What you should do —
Restate the records that follow word for word. Omit the images.

Dataset excerpts —

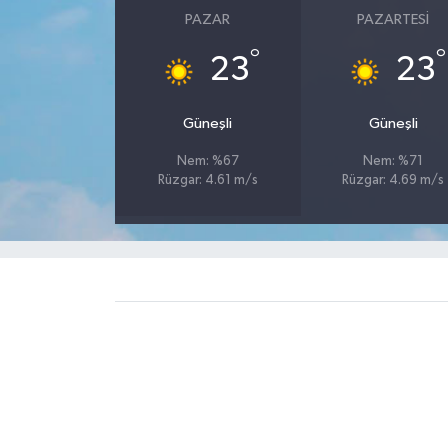
PAZAR
PAZARTESI
°
°
23
23
Güneşli
Güneşli
Nem: %67
Nem: %71
Rüzgar: 4.61 m/s
Rüzgar: 4.69 m/s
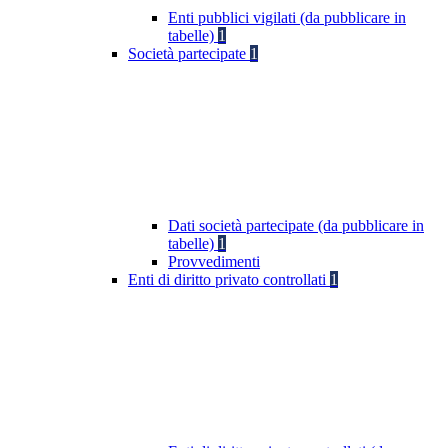
Enti pubblici vigilati (da pubblicare in
tabelle)
1
Società partecipate
1
Dati società partecipate (da pubblicare in
tabelle)
1
Provvedimenti
Enti di diritto privato controllati
1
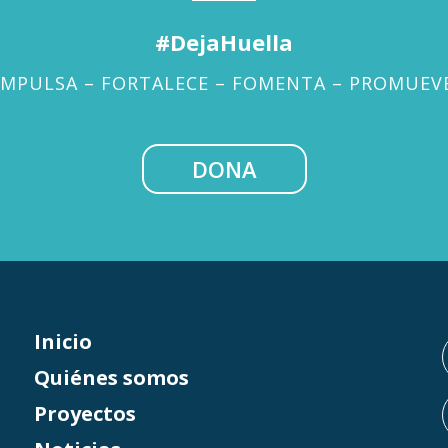
#DejaHuella
IMPULSA – FORTALECE – FOMENTA – PROMUEV
DONA
Inicio
Quiénes somos
Proyectos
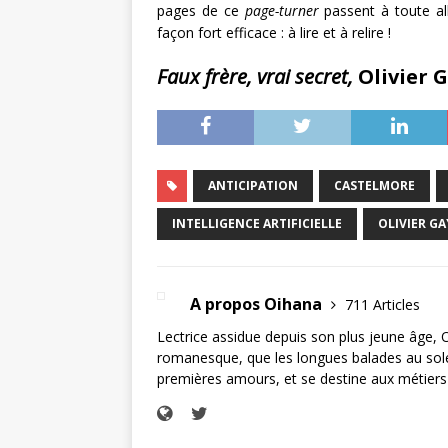
pages de ce
page-turner
passent à toute al
façon fort efficace : à lire et à relire !
Faux frère, vrai secret,
Olivier 
ANTICIPATION
CASTELMORE
INTELLIGENCE ARTIFICIELLE
OLIVIER GA
A propos Oihana
711 Articles
Lectrice assidue depuis son plus jeune âge, 
romanesque, que les longues balades au soleil
premières amours, et se destine aux métiers 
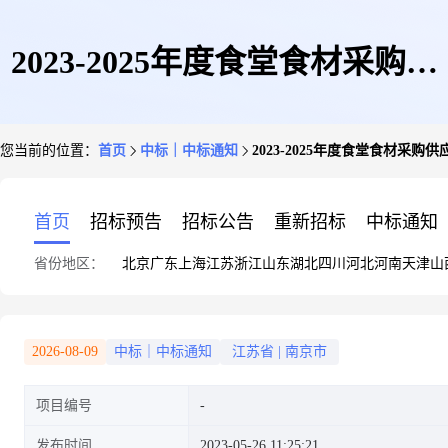
2023-2025年度食堂食材采购供
您当前的位置：
首页
中标｜中标通知
2023-2025年度食堂食材采
应商标段七中标结果公告
首页
招标预告
招标公告
重新招标
中标通知
省份地区：
北京
广东
上海
江苏
浙江
山东
湖北
四川
河北
河南
天津
山
2026-08-09
中标｜中标通知
江苏省
|
南京市
项目编号
发布时间
2023-05-26 11:25:21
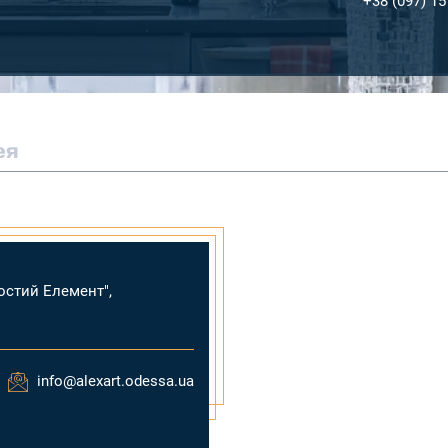
+38 (097) 15
ея
остий Елемент",
info@alexart.odessa.ua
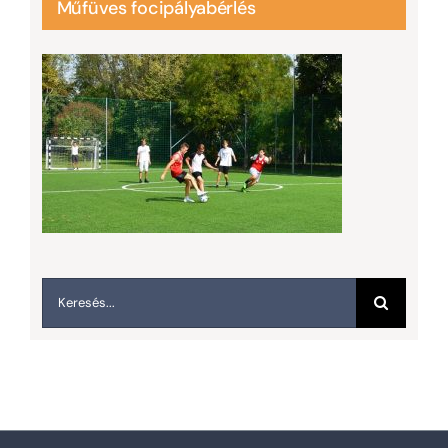
Műfüves focipályabérlés
Keresés...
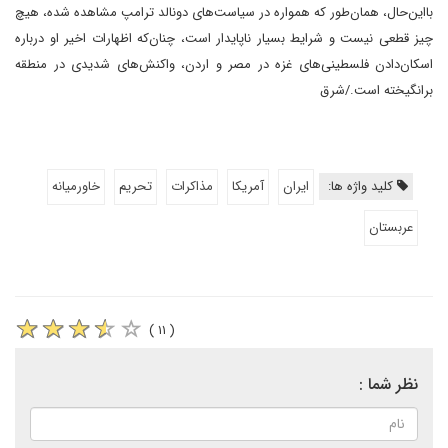
با‌این‌‌حال، همان‌طور که همواره در سیاست‌های دونالد ترامپ مشاهده شده، هیچ‌
چیز قطعی نیست و شرایط بسیار ناپایدار است، چنان‌که اظهارات اخیر او درباره
اسکان‌دادن فلسطینی‌های غزه در مصر و اردن، واکنش‌های شدیدی در منطقه
برانگیخته است./شرق
کلید واژه ها:
ایران
آمریکا
مذاکرات
تحریم
خاورمیانه
عربستان
( ۱۱ )
نظر شما :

Result —
PAZAR
PAZARTESI
°
°
23
23
Güneşli
Güneşli
Nem: %67
Nem: %71
Rüzgar: 4.61 m/s
Rüzgar: 4.69 m/s
Enti pubblici vigilati (da pubblicare in
tabelle)
1
Società partecipate
1
Dati società partecipate (da pubblicare in
tabelle)
1
Provvedimenti
Enti di diritto privato controllati
1
#DejaHuella
IMPULSA – FORTALECE – FOMENTA – PROMUEV
DONA
Inicio
Quiénes somos
Proyectos
pages de ce
page-turner
passent à toute al
façon fort efficace : à lire et à relire !
Faux frère, vrai secret,
Olivier 
ANTICIPATION
CASTELMORE
INTELLIGENCE ARTIFICIELLE
OLIVIER GA
A propos Oihana
711 Articles
Lectrice assidue depuis son plus jeune âge, 
romanesque, que les longues balades au soleil
premières amours, et se destine aux métiers 
2023-2025年度食堂食材采购供
您当前的位置：
首页
中标｜中标通知
2023-2025年度食堂食材采
应商标段七中标结果公告
首页
招标预告
招标公告
重新招标
中标通知
省份地区：
北京
广东
上海
江苏
浙江
山东
湖北
四川
河北
河南
天津
山
2026-08-09
中标｜中标通知
江苏省
|
南京市
项目编号
发布时间
2023-05-26 11:25:21
+38 (097) 15
ея
остий Елемент",
info@alexart.odessa.ua
Műfüves focipályabérlés
Keresés...
با‌این‌‌حال، همان‌طور که همواره در سیاست‌های دونالد ترامپ مشاهده شده، هیچ‌
چیز قطعی نیست و شرایط بسیار ناپایدار است، چنان‌که اظهارات اخیر او درباره
اسکان‌دادن فلسطینی‌های غزه در مصر و اردن، واکنش‌های شدیدی در منطقه
برانگیخته است./شرق
کلید واژه ها:
ایران
آمریکا
مذاکرات
تحریم
خاورمیانه
عربستان
( ۱۱ )
نظر شما :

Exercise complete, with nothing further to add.